After receipt of the message 230, a memory execution unit 213 of the external agent 212 performs one or more operations using the memory 214, which may be within the external agent 212 or outside the external agent 212 (depending upon the embodiment).

At circle '4a', in an embodiment of the invention, the memory execution unit 213 is configured to use 231 A one or more defined functions (from a defined functions 215 storage location, or defined functions implemented in hardware itself) to service the HWOP instruction. In some embodiments, a value in the message 230 sent to the memory execution unit 213 indicates which of a plurality of functions are to be used, but in some embodiments the memory execution unit 213 executes only one function. In an embodiment, the function utilizes one or more units of data indicated by the source operand as inputs to the function. For example, in an embodiment a function performs an atomic "lookup" in a set of memory locations (e.g., 217) using a search key (e.g., a 32-bit Internet Protocol Version 4 (IPv4) address, a 16 Byte / 128-bit Internet Protocol Version 6 (IPv6) address, etc.) as an input to determine if there is a match. However, in another embodiment the function does not use any input values and performs a fixed routine of operations. For example, the function may perform an atomic sort operation on the values in a set of memory locations (e.g. 217). In addition, the function may utilize a plurality of inputs, such as a search key and an indication (or indications) of the memory addresses to be searched within. In certain embodiments, the function may be any number of logical operations, including but not limited to performing a computational operation such as a cryptography function on a portion of data or calculating a hash on a portion of data.

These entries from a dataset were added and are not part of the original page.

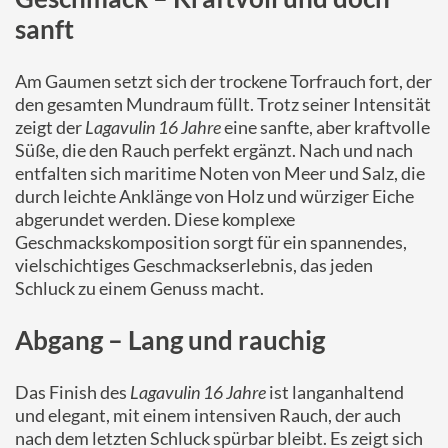
sanft
Am Gaumen setzt sich der trockene Torfrauch fort, der
den gesamten Mundraum füllt. Trotz seiner Intensität
zeigt der
Lagavulin 16 Jahre
eine sanfte, aber kraftvolle
Süße, die den Rauch perfekt ergänzt. Nach und nach
entfalten sich maritime Noten von Meer und Salz, die
durch leichte Anklänge von Holz und würziger Eiche
abgerundet werden. Diese komplexe
Geschmackskomposition sorgt für ein spannendes,
vielschichtiges Geschmackserlebnis, das jeden
Schluck zu einem Genuss macht.
Abgang – Lang und rauchig
Das Finish des
Lagavulin 16 Jahre
ist langanhaltend
und elegant, mit einem intensiven Rauch, der auch
nach dem letzten Schluck spürbar bleibt. Es zeigt sich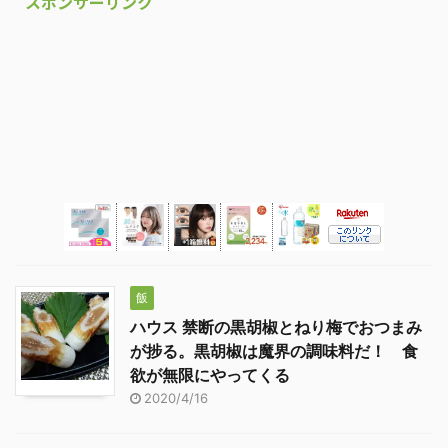
スポンサーリンク
飯
ハウス 禁断の黒胡椒とねり梅でおつまみ
が捗る。黒胡椒は魔界の調味料だ！ 食
欲が無限にやってくる
2020/4/16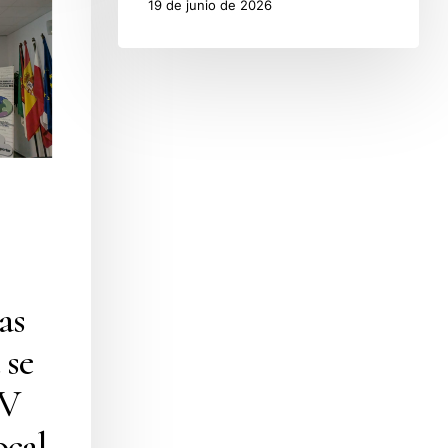
19 de junio de 2026
as
 se
 V
ocal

In an embodiment of the invention, as illustrated at circle '4b', the memory execution unit 213 is configured to retrieve 23 IB and execute a set of commands 240 from memory 214. The location of this set of commands 240, in an embodiment, is indicated by the value of the source operand of the HWOP instruction, and may be transmitted within the message 230. This set of commands 240 could include one command or multiple commands that are to be performed atomically. As a simple example, the set of commands could include a "read data" at a first memory location, "read data" at a second memory location, perform an arithmetic or logical operation on the two pieces of data (e.g., add, multiply, XOR, OR, AND, NOT, etc.), and store the result in a third memory location (or either the first or second memory locations) or return the value to the requesting processor (e.g. 202) in a message. Of course, the commands may be implemented using any number of bit representations, provided the memory execution unit 213 is configured to be able to "understand" the instructions. The selection of such representations is well known to those of skill in the art, and is not further described herein.

In another embodiment, the set of commands to be atomically executed by the external agent 212 is included within the message 230 itself.

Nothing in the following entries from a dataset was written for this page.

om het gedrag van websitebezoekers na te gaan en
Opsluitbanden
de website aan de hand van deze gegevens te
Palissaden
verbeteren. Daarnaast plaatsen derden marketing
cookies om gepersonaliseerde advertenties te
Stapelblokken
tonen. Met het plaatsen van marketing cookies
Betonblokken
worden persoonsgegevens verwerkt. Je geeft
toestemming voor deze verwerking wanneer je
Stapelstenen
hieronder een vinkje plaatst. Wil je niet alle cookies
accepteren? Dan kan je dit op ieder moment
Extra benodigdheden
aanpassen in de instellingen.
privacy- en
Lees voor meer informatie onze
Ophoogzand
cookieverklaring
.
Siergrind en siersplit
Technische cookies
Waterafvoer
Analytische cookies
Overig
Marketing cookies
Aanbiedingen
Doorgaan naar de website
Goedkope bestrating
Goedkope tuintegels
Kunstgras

At circle '5', the memory execution unit 213 atomically executes the set of commands by accessing 232 (e.g., reading from, writing to) a set of atomically accessed memory locations 217. In some embodiments, the external agent 212 is able to ensure atomicity by it being the sole owner of that portion of memory being accessed (e.g. the set of atomically accessed memory locations 217). In an embodiment, the external agent 212 is the sole point of access to the memory 214, and thus can guarantee atomic accesses to the memory 214 by a careful scheduling (i.e., ordering) of accesses. For example, the external agent 212 could execute a number of read-only atomic operations (e.g., each representing a search for a particular value) in parallel, and then upon receipt of a write request to a memory location in that set 217, stall the write request, allow the read-only atomic operations to continue until completion (while preventing new read-only atomic operations from beginning, or at least prevent some new read-only atomic operations), and then execute the write request.

At circle '6', the memory execution unit 213 optionally receives a result 233 from atomically performing the set of commands in the memory 214. In some embodiments, though, the result is already known within the memory execution unit 213 by having performing the set of commands therein.

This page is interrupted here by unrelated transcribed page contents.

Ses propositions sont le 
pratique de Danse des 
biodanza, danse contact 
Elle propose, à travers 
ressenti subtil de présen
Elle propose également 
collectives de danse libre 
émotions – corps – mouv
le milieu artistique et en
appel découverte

With the result from the completion of the atomic execution of the set of commands, the memory execution unit 213 at circle '7a' may optionally be configured to write 234A the result 241 to a location of the plurality of memory locations 219 in memory 214. In an embodiment, this location is the location identified by the destination operand of the HWOP instruction. In an embodiment, the location is included within the message 230 sent to the external agent 212 by the processor 202. With the result 241 written to memory, a process/thread that originally caused execution of the HWOP may read the result 241 from memory, one or more other processes/threads may read the result 241 , or both.

In an embodiment, the memory execution unit 213 at circle '7b' is configured to have the result written 234B to a register 210 of the processor 202. In an embodiment, this register 210 location is the location identified by the destination operand of the HWOP instruction. In an embodiment, the register 210 location is included within the message 230 sent to the external agent 212 by the processor 202. In an embodiment, the memory execution unit 213 is configured to always write a result to a particular register 210 of the processor 202 (or to a particular memory location).

Figure 3 illustrates sending messages 230 to an external agent 212 to cause the external agent 212 to perform atomic memory operations according to one embodiment of the invention. As described above with respect to Figure 2, the message 230 generated by the execution unit 208 and sent to the memory execution unit 213 may be in a number of different formats. As depicted by 330A, the message 230 may include a single datum 330A. This single datum 330A, in an embodiment, is a value from a location indicated by the source operand of the HWOP instruction. In various embodiments, the value is from one of a register 210, a location of memory 214, or directly from within the HWOP instruction. In the depicted example, the single datum 33 OA is a 16 Byte IPv6 address, but in other embodiments it can be another value of a different size. In an embodiment, the single datum 330A may be used by the memory execution unit 213 with a defined function 215 to atomically perform memory operations. In an embodiment, the single datum 330A is a memory address indicating a location in the memory 214 where a set of commands 240 to be executed atomically are located.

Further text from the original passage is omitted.